Osteomalacia


Osteomalacia

Description, Causes and Risk Factors:

ICD-10: M83.8

Alternative Names: Rachitis tarda, adult rickets, late rickets.

Osteomalacia is a condition leading to softening of the bones due to defective deposition of minerals, especially calcium. Another term of osteomalacia is a soft bone. The disease is similar to rickets, only on this disease is not found abnormalities in the epiphyseal plates (where bone growth in children) because the adults are no longer found epiphyseal plates.

This condition affects bones and muscles. It only occurs in adults. The bones become soft and prone to pain and fractures. It occurs when there is inadequate or defective bone mineralization. This means that the bones are not hardened by mineral containing calcium and phosphate.

It is mainly caused by the lack of vitamin D which is obtained from sunlight. The causes of Osteomalacia include insufficient exposure to sunlight, faulty diet lacking sufficient quantities of vitamin D and calcium, faulty metabolism of vitamin D, certain diseases of the kidney and the intestine and intake of certain drugs for tuberculosis, asthma and epilepsy.

The requirements of vitamin D and calcium are especially high during childhood, pregnancy, lactation and after menopause. Inadequate supplementation may lead to Osteomalacia.

Other possible risk factors of osteomalacia:

    Hereditary vitamin D metabolism disorders.

  • Kidney failure.

  • Mineral deficiency.

  • Celiac disease.

  • Crohn's disease.

  • Liver diseases.

Symptoms:

General symptoms may include:

    Painful bones, particularly the hip bones.

  • Very easily fractured bones.

  • Weakness of muscles or loss of muscle strength.

If condition is severe symptoms may include:

    Extensive swelling.

  • Inability to move a body part.

  • Numbness or coldness in the area of the fracture.

  • Severe discomfort or pain.

  • Visible deformity of the affected bone or joint.

Signs:

    Weight loss.

  • Anorexia.

  • Muscle weakness, causing difficulty to climb stairs.

  • Bone pain that is felt to spread, especially in the waist area and thighs.

  • Changes in shape to the spine and limbs (arms and legs).

Diagnosis:

Osteomalacia can be diagnosed by x-ray and with a blood test that will measure levels of calcium, phosphorus and vitamin D. A blood test can also be measured for alkaline phosphatase and parathyroid hormone levels.

Treatment:

The treatment approach for osteomalacia depends on treating the underlying cause of the condition. Treatment will include returning vitamin D and possibly calcium or phosphorous to normal levels in your body. The usual treatment is to take vitamin D supplements. This is a form of vitamin D called ergocalciferol or calciferol.
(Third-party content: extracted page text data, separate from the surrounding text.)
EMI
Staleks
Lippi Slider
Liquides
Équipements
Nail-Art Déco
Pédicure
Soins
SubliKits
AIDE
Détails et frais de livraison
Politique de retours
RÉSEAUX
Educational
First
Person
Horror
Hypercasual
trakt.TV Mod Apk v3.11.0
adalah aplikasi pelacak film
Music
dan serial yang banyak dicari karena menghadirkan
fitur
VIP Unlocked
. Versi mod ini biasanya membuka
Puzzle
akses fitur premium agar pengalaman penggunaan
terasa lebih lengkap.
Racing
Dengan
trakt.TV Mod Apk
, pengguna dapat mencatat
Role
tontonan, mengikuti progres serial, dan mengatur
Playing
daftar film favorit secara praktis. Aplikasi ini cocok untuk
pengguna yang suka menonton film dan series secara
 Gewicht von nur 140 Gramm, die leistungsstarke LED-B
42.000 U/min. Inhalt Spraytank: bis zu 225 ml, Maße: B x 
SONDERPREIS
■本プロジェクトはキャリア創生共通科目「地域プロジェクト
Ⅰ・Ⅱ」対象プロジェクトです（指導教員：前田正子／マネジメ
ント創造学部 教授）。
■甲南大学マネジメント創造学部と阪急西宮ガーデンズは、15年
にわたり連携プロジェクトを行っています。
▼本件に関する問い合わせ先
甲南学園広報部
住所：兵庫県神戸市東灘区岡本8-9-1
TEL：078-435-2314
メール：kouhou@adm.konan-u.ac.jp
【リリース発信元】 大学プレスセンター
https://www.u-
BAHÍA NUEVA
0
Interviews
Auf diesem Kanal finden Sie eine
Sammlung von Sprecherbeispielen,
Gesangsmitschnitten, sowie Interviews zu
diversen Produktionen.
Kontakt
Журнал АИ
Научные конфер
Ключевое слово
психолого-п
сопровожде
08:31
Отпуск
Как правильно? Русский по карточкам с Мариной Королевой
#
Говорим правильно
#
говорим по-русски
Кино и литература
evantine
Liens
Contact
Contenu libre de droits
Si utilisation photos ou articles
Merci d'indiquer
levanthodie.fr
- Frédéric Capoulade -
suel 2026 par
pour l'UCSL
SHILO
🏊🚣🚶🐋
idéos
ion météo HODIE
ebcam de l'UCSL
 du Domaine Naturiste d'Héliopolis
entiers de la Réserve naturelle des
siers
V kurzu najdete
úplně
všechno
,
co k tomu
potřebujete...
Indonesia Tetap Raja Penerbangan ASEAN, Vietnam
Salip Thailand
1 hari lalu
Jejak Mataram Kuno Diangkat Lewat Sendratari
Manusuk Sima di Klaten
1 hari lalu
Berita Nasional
Administering supplements will help to replenish these substances until balance is restored. For individuals who have vitamin D deficiency disorders, therapy will last longer than for those who have nutritional deficiencies in vitamin D.

Doses of vitamin D or calcium which are too high can raise calcium levels in the blood. This would cause symptoms such as thirst, passing a lot of urine, reduced appetite, nausea or vomiting, dizziness, and headaches. If you have these symptoms you should see your GP promptly, so that your calcium level can be checked with a blood test.
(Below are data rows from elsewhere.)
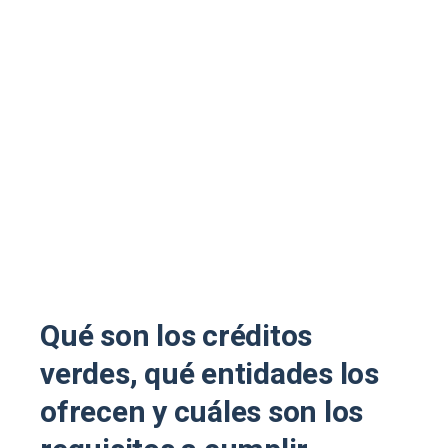
Qué son los créditos
verdes, qué entidades los
ofrecen y cuáles son los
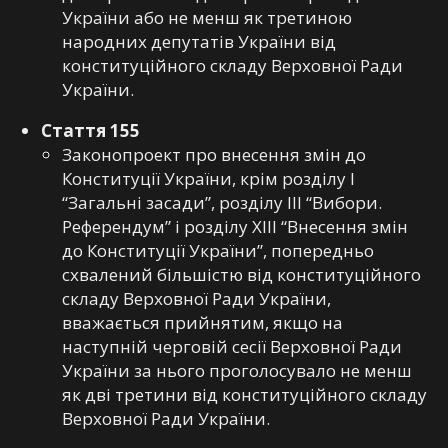
України або не менш як третиною
народних депутатів України від
конституційного складу Верховної Ради
України.
Стаття 155
Законопроект про внесення змін до
Конституції України, крім розділу I
“Загальні засади”, розділу III “Вибори.
Референдум” і розділу XIII “Внесення змін
до Конституції України”, попередньо
схвалений більшістю від конституційного
складу Верховної Ради України,
вважається прийнятим, якщо на
наступній черговій сесії Верховної Ради
України за нього проголосувало не менш
як дві третини від конституційного складу
Верховної Ради України.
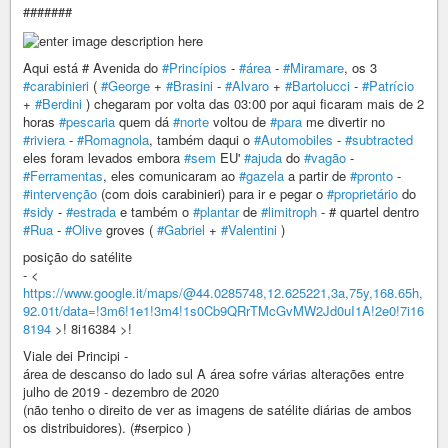
#######
Aqui está # Avenida do
#Princípios
-
#área
-
#Miramare
, os 3
#carabinieri
(
#George
+
#Brasini
-
#Alvaro
+
#Bartolucci
-
#Patrício
+
#Berdini
) chegaram por volta das 03:00 por aqui ficaram mais de 2
horas
#pescaria
quem dá
#norte
voltou de
#para
me divertir no
#riviera
-
#Romagnola
, também daqui o
#Automobiles
-
#subtracted
eles foram levados embora
#sem
EU'
#ajuda
do
#vagão
-
#Ferramentas
, eles comunicaram ao
#gazela
a partir de
#pronto
-
#intervenção
(com dois carabinieri) para ir e pegar o
#proprietário
do
#sidy
-
#estrada
e também o
#plantar
de
#limitroph
- # quartel dentro
#Rua
-
#Olive
groves (
#Gabriel
+
#Valentini
)
posição do satélite
- <
https://www.google.it/maps/@44.0285748,12.625221,3a,75y,168.65h,
92.01t/data=!3m6!1e1!3m4!1s0Cb9QRrTMcGvMW2Jd0uI1A!2e0!7i16
8194
>! 8i16384 >!
Viale dei Principi -
área de descanso do lado sul A área sofre várias alterações entre
julho de 2019 - dezembro de 2020
(não tenho o direito de ver as imagens de satélite diárias de ambos
os distribuidores). (#serpico )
You may be able to lower your risk of osteomalacia by:

    Consuming recommended amounts of milk and dairy products.

  • Quitting or not starting smoking.

  • Receiving enough sun exposure.

  • Taking calcium supplements if recommended by your healthcare provider.

  • Taking vitamin D supplements if recommended by your healthcare provider.

NOTE: The above information is educational purpose. The information provided herein should not be used during any medical emergency or for the diagnosis or treatment of any medical condition.

DISCLAIMER: This information should not substitute for seeking responsible, professional medical care.